Roast Profile Systems – Now that there are micro lots, a roaster has an obligation to treat that coffee like gold. They learn the Q-Language and then get to work roasting the coffee in different ways to get the best out of that particular bean. Once they have it… they have to be able to repeat it. That is where a roast profile system comes in handy. It records what you did and assists in hitting that same spot over and over.

The One-Way Valve – This small device, when applied to a coffee bag, allowed for the transition from a can to a bag and ushered in a whole new level of freshness. Now small bags of ‘right out of the roaster’ coffee can be found in grocery stores as well as retail shops.

The Espresso Machine – The discovery of this shot of liquid gold that must be manufactured under such high pressure drove a whole new way to enjoy coffee. Many years later, ‘Barista’ is a new workforce category.

All of the game changers above were originally developed to solve a problem. Most were driving quality into the coffee at some level. With the advent of the information age we live in currently, innovation will become much more dramatic and sudden.

Game Changers in the Next 30 Years

Quality will continue to be a focus, but much larger, global issues must be dealt with. Some of these Game Changers are already in final stages of development.

Coffee Rust – This disease of the plant is currently decimating farms throughout Latin America. The current best answer is to chop down your farm and start over. Companies are working on ways to use new pesticides, fungicides, and to improve farming practices to combat the disease. A Game Changer here comes with some sort of treatment that will eliminate the disease and improve the health of the tree.

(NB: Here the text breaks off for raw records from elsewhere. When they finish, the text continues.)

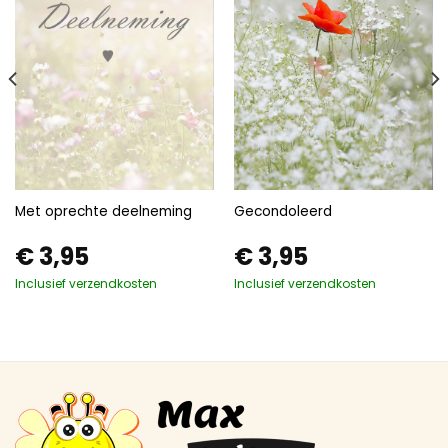
Met oprechte deelneming
Gecondoleerd
€
3,95
€
3,95
Inclusief verzendkosten
Inclusief verzendkosten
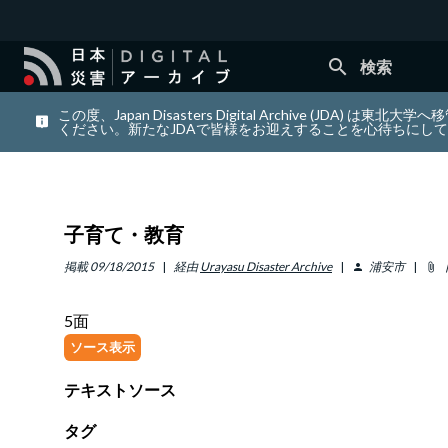
search
検索
この度、Japan Disasters Digital Archiv
ください。新たなJDAで皆様をお迎えすることを心待ちにし
子育て・教育
掲載
09/18/2015
経由
Urayasu Disaster Archive
浦安市
person
attach_file
5面
ソース表示
テキストソース
タグ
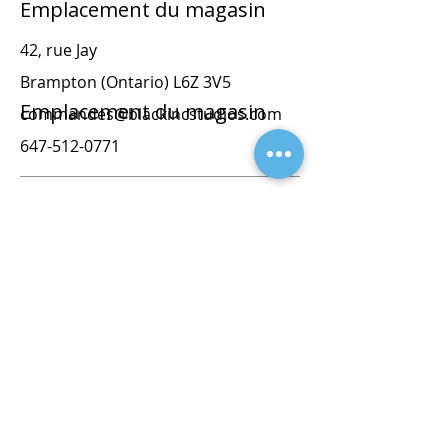
Emplacement du magasin
42, rue Jay
Brampton (Ontario) L6Z 3V5
Emplacement du magasin
commandes@blackincstudios.com
647-512-0771
42, rue Jay
Brampton (Ontario) L6Z 3V5
commandes@blackincstudios.com
647-512-0771
orders@blackprintstudios.ca
647-512-0771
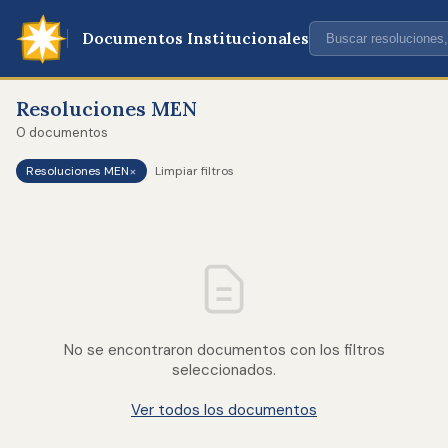
Documentos Institucionales
Resoluciones MEN
0 documentos
×
Resoluciones MEN
Limpiar filtros
No se encontraron documentos con los filtros
seleccionados.
Ver todos los documentos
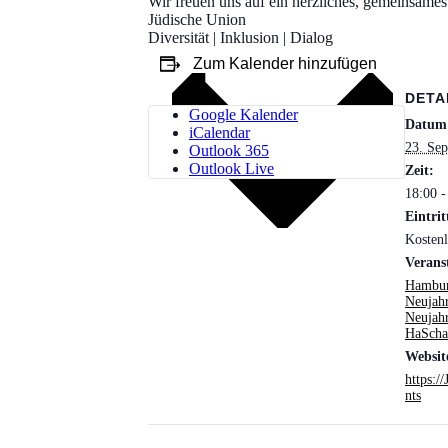
Wir freuen uns auf ein herzliches, gemeinsames
Jüdische Union
Diversität | Inklusion | Dialog
Zum Kalender hinzufügen
DETA
Google Kalender
Datum
iCalendar
23. Se
Outlook 365
Outlook Live
Zeit:
18:00 -
Eintrit
Kostenl
Verans
Hambu
Neujah
Neujahr
HaScha
Websit
https:/
nts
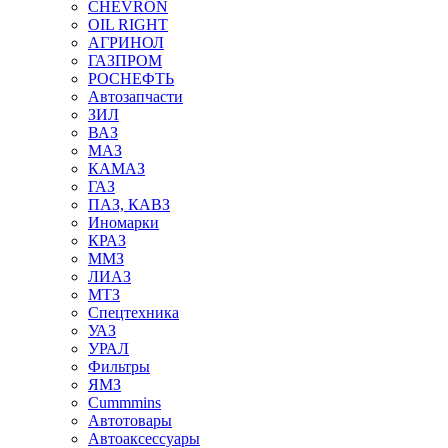
CHEVRON
OIL RIGHT
АГРИНОЛ
ГАЗПРОМ
РОСНЕФТЬ
Автозапчасти
ЗИЛ
ВАЗ
МАЗ
КАМАЗ
ГАЗ
ПАЗ, КАВЗ
Иномарки
КРАЗ
ММЗ
ЛИАЗ
МТЗ
Спецтехника
УАЗ
УРАЛ
Фильтры
ЯМЗ
Cummmins
Автотовары
Автоаксессуары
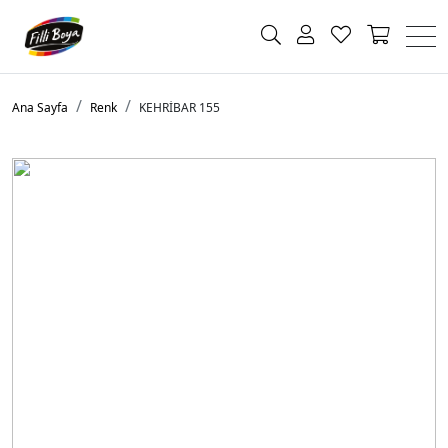
Ana Sayfa
Renk
KEHRİBAR 155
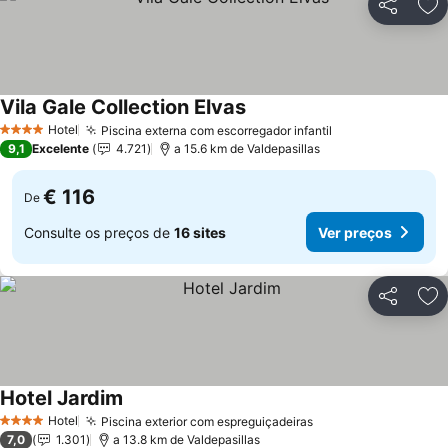
Partilhar
Ad
Vila Gale Collection Elvas
Ver preços
Hotel
Piscina externa com escorregador infantil
Ver preços
4 Estrelas
9,1
Excelente
4.721
a 15.6 km de Valdepasillas
€ 116
De
Consulte os preços de
16 sites
Ver preços
Partilhar
Ad
Hotel Jardim
Ver preços
Hotel
Piscina exterior com espreguiçadeiras
Ver preços
4 Estrelas
7,0
1.301
a 13.8 km de Valdepasillas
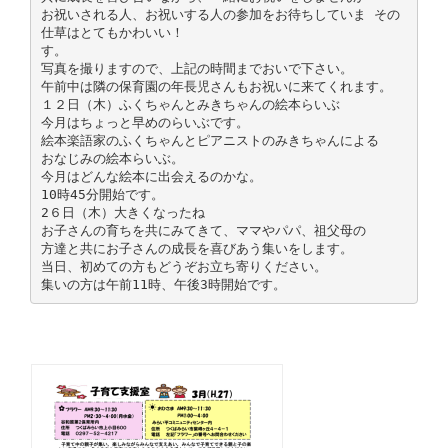
お祝いされる人、お祝いする人の参加をお待ちしていま その
仕草はとてもかわいい！
す。
写真を撮りますので、上記の時間までおいで下さい。
午前中は隣の保育園の年長児さんもお祝いに来てくれます。
１２日（木）ふくちゃんとみきちゃんの絵本らいぶ
今月はちょっと早めのらいぶです。
絵本楽語家のふくちゃんとピアニストのみきちゃんによる
おなじみの絵本らいぶ。
今月はどんな絵本に出会えるのかな。
10時45分開始です。
2６日（木）大きくなったね
お子さんの育ちを共にみてきて、ママやパパ、祖父母の
方達と共にお子さんの成長を喜びあう集いをします。
当日、初めての方もどうぞお立ち寄りください。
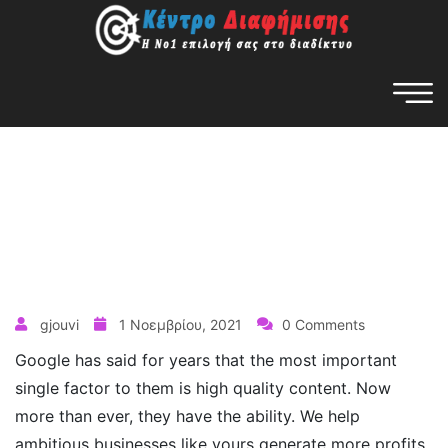
gjouvi
1 Νοεμβρίου, 2021
0 Comments
Google has said for years that the most important
single factor to them is high quality content. Now
more than ever, they have the ability. We help
ambitious businesses like yours generate more profits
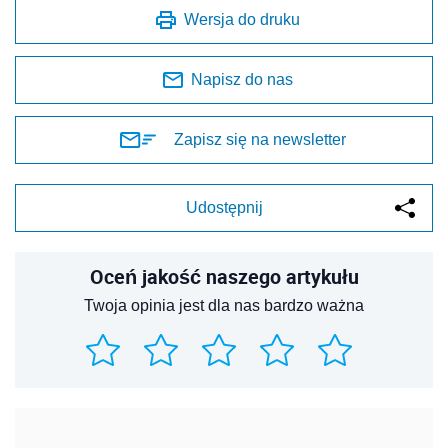
Wersja do druku
Napisz do nas
Zapisz się na newsletter
Udostępnij
Oceń jakość naszego artykułu
Twoja opinia jest dla nas bardzo ważna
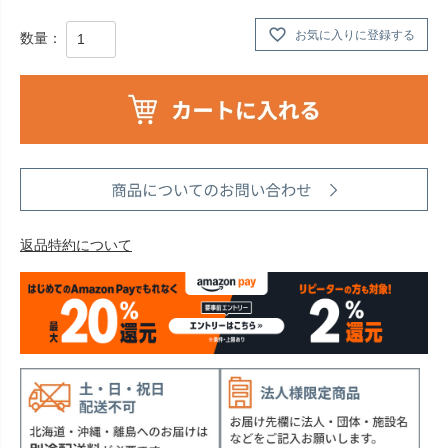
お気に入りに登録する
返品特約について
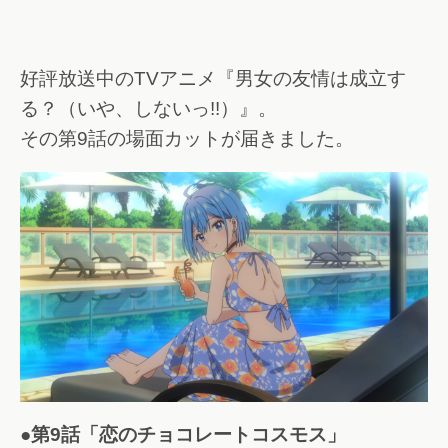
好評放送中のTVアニメ『男女の友情は成立す
る？（いや、しないっ!!）』。
その第9話の場面カットが届きました。
●第9話「恋のチョコレートコスモス」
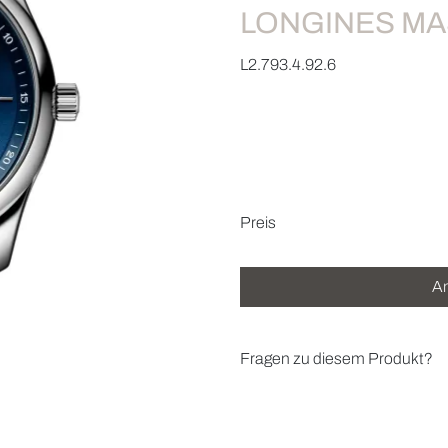
LONGINES MA
L2.793.4.92.6
Preisinformatio
Preis
An
Fragen zu diesem Produkt?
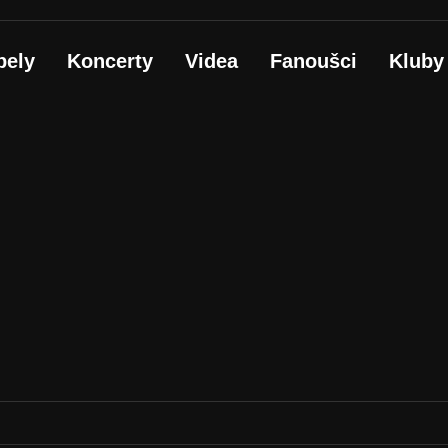
pely
Koncerty
Videa
Fanoušci
Kluby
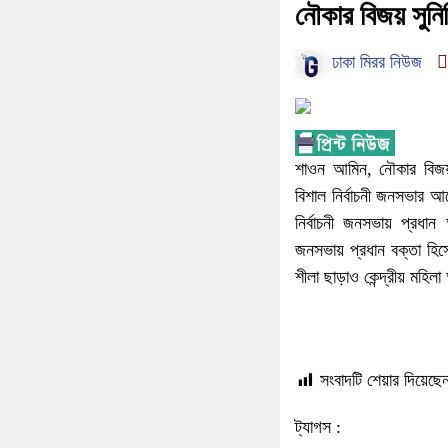
নৌকার বিজয় সুনি
ঢাকা মিরর নিউজ
শাওন আমিন, নৌকার বিজয় 
বিশাল নির্বাচনী জনসভার আ
নির্বাচনী জনসভায় প্রধা
জনসভায় প্রধান বক্তা হিস
শীলা ছাড়াও কেন্দ্রীয় মহিলা 
সংবাদটি শেয়ার দিয়েছেন
ট্যাগস :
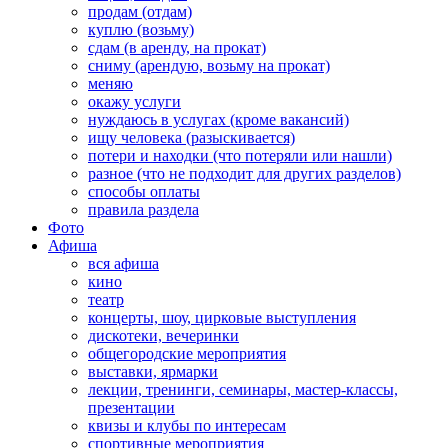
продам (отдам)
куплю (возьму)
сдам (в аренду, на прокат)
сниму (арендую, возьму на прокат)
меняю
окажу услуги
нуждаюсь в услугах (кроме вакансий)
ищу человека (разыскивается)
потери и находки (что потеряли или нашли)
разное (что не подходит для других разделов)
способы оплаты
правила раздела
Фото
Афиша
вся афиша
кино
театр
концерты, шоу, цирковые выступления
дискотеки, вечеринки
общегородские мероприятия
выставки, ярмарки
лекции, тренинги, семинары, мастер-классы,
презентации
квизы и клубы по интересам
спортивные мероприятия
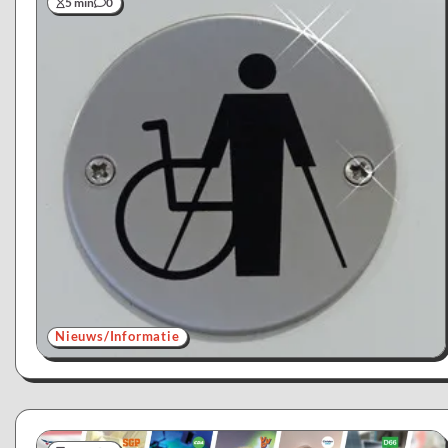
5 min
0
Nieuws/Informatie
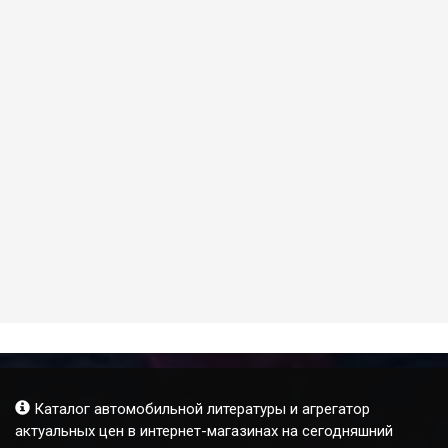
Каталог автомобильной литературы и агрегатор
актуальных цен в интернет-магазинах на сегодняшний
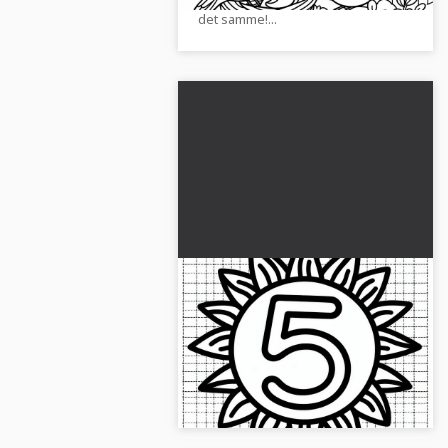
det samme!...
Tal 5 i strålende solskin:
Malebog til maj til
download (gratis)
Malebogsbilledet viser tallet 5 i
strålende sol. Download gratis og
farvelæg kreativt....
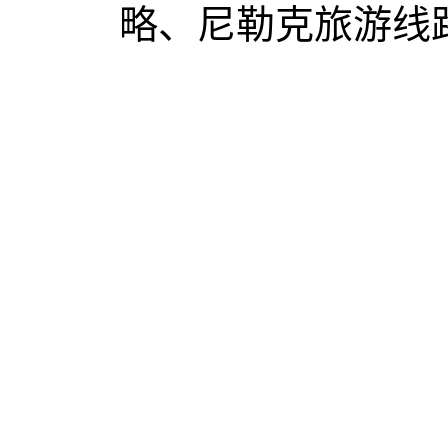
略、尼勒克旅游线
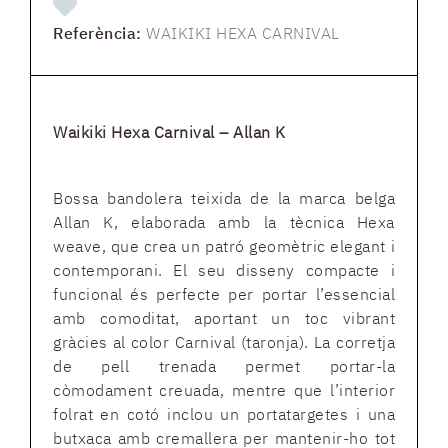
Referència:
WAIKIKI HEXA CARNIVAL
Waikiki Hexa Carnival – Allan K
Bossa bandolera teixida de la marca belga
Allan K, elaborada amb la tècnica Hexa
weave, que crea un patró geomètric elegant i
contemporani. El seu disseny compacte i
funcional és perfecte per portar l’essencial
amb comoditat, aportant un toc vibrant
gràcies al color Carnival (taronja). La corretja
de pell trenada permet portar-la
còmodament creuada, mentre que l’interior
folrat en cotó inclou un portatargetes i una
butxaca amb cremallera per mantenir-ho tot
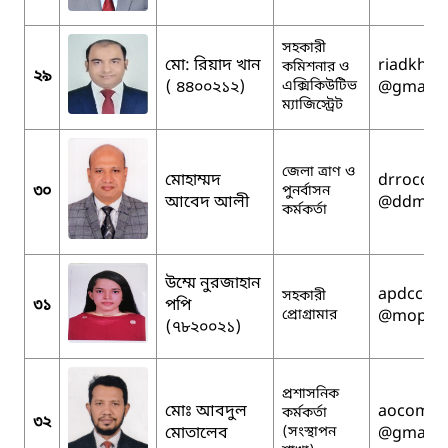
সহকারী
মো: রিয়াদ খান
riadkhan
কমিশনার ও
২৯
( ৪৪০০২১২)
এক্সিকিউটিভ
@gmail.
ম্যাজিস্ট্রেট
জেলা ত্রাণ ও
মোহাম্মদ
drrocomi
৩০
পুনর্বাসন
আবেদ আলী
@ddm.go
কর্মকর্তা
উম্মে নুরজাহান
apdccomi
সহকারী
৩১
পপি
প্রোগ্রামার
@mopa.g
(৭৮২০০২১)
প্রশাসনিক
মোঃ আবদুল
aocomill
কর্মকর্তা
৩২
মোতালেব
(সংস্থাপন
@gmail.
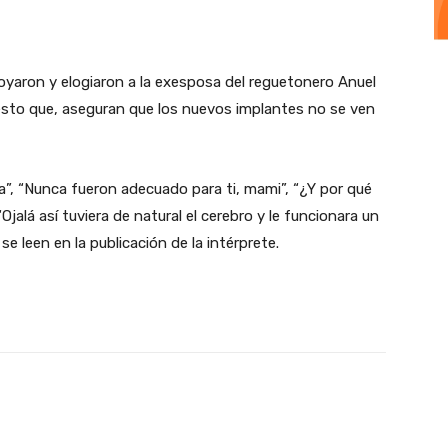
yaron y elogiaron a la exesposa del reguetonero Anuel
esto que, aseguran que los nuevos implantes no se ven
a”, “Nunca fueron adecuado para ti, mami”, “¿Y por qué
jalá así tuviera de natural el cerebro y le funcionara un
e leen en la publicación de la intérprete.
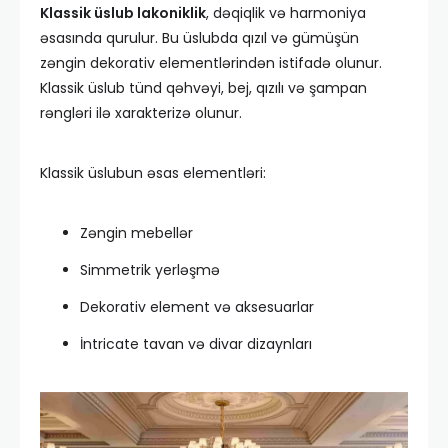
Klassik üslub lakoniklik
, dəqiqlik və harmoniya
əsasında qurulur. Bu üslubda qızıl və gümüşün
zəngin dekorativ elementlərindən istifadə olunur.
Klassik üslub tünd qəhvəyi, bej, qızılı və şampan
rəngləri ilə xarakterizə olunur.
Klassik üslubun əsas elementləri:
Zəngin mebellər
Simmetrik yerləşmə
Dekorativ element və aksesuarlar
İntricate tavan və divar dizaynları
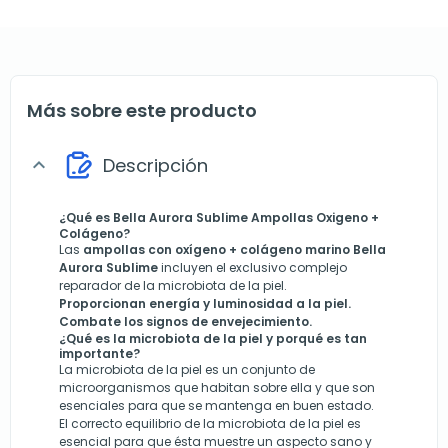
Más sobre este producto
Descripción
expand_more
¿Qué es Bella Aurora Sublime Ampollas Oxigeno +
Colágeno?
Las
ampollas con oxígeno + colágeno marino
Bella
Aurora Sublime
incluyen el exclusivo complejo
reparador de la microbiota de la piel.
Proporcionan energía y luminosidad a la piel.
Combate los signos de envejecimiento.
¿Qué es la microbiota de la piel y porqué es tan
importante?
La microbiota de la piel es un conjunto de
microorganismos que habitan sobre ella y que son
esenciales para que se mantenga en buen estado.
El correcto equilibrio de la microbiota de la piel es
esencial para que ésta muestre un aspecto sano y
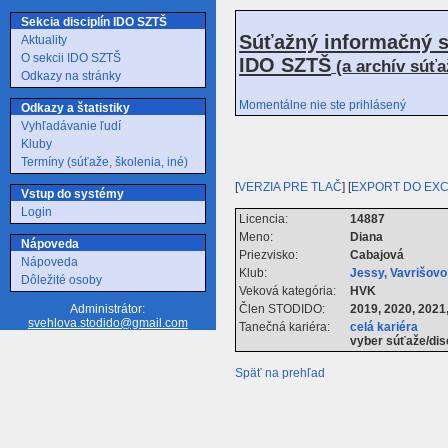
Sekcia disciplín IDO SZTŠ
Súťažný informačný s
Aktuality
O sekcii IDO SZTŠ
IDO SZTŠ
(a archív súť
Odkazy na stránky
Momentálne nie ste prihlásený
Odkazy a štatistiky
Vyhľadávanie ľudí
Kluby
Termíny (súťaže, školenia, iné)
[
VERZIA PRE TLAČ
] [
EXPORT DO EX
Vstup do systémy
Login
Licencia:
14887
Meno:
Diana
Nápoveda
Priezvisko:
Cabajová
Nápoveda
Klub:
Jessy, Vavrišov
Dôležité osoby
Veková kategória:
HVK
Člen STODIDO:
2019, 2020, 2021
Administrátor:
svehlova.stodido@gmail.com
Tanečná kariéra:
celá kariéra
vyber súťaže/dis
Späť na prehľad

Poverty / Supply Chain Enrichment – It is getting harder to turn a blind eye to the disparity of wealth from grower to retailer. Groups are developing ways to get the relationship between the consumer and the grower to be more obvious and more personal. First there was Fair Trade, then Direct Trade. Both hold to the premise that the farmer is being left out of the profit model. With the current technology, a consumer can ‘meet his farmer’. With awareness there will emerge a solution. A Game Changer here would be turning the supply chain on its head and allowing the farmer to fully participate in profits.

Food Transparency – Technology is providing us with the ability to trace our food to where it comes from and who touches it on its way to us. With potential outbreaks of diseases and certain threats against one group of people from another it is important that we are able to do this food trace. Think of the e-coli outbreaks where they can trace the head of lettuce back to the farm. The Game Changer for coffee is when we can do this because we can then engage the entire supply chain. There is ZERO chance right now of tracing coffee in certain parts of the world. If we can find the farmer, we can reward the farmer.

Climate Change – There is no question that how the growing seasons and rain patterns change matters to the coffee farmer. Someone will come up with a way to see into the future and predict the new patterns and will allow farming to be proactive to the change rather than reactive. A Game Changer here does not alter the weather, but rather, learns how to accept and work with those things we cannot change.

What are the next Game Changers that we will see over the next 30 years? You should expect to be amazed at the simplicity of some of them like the one-way valve and awed by the ingenuity of others like creating new varietals. The real question is, “What is the Game Changer YOU are going to come up with?”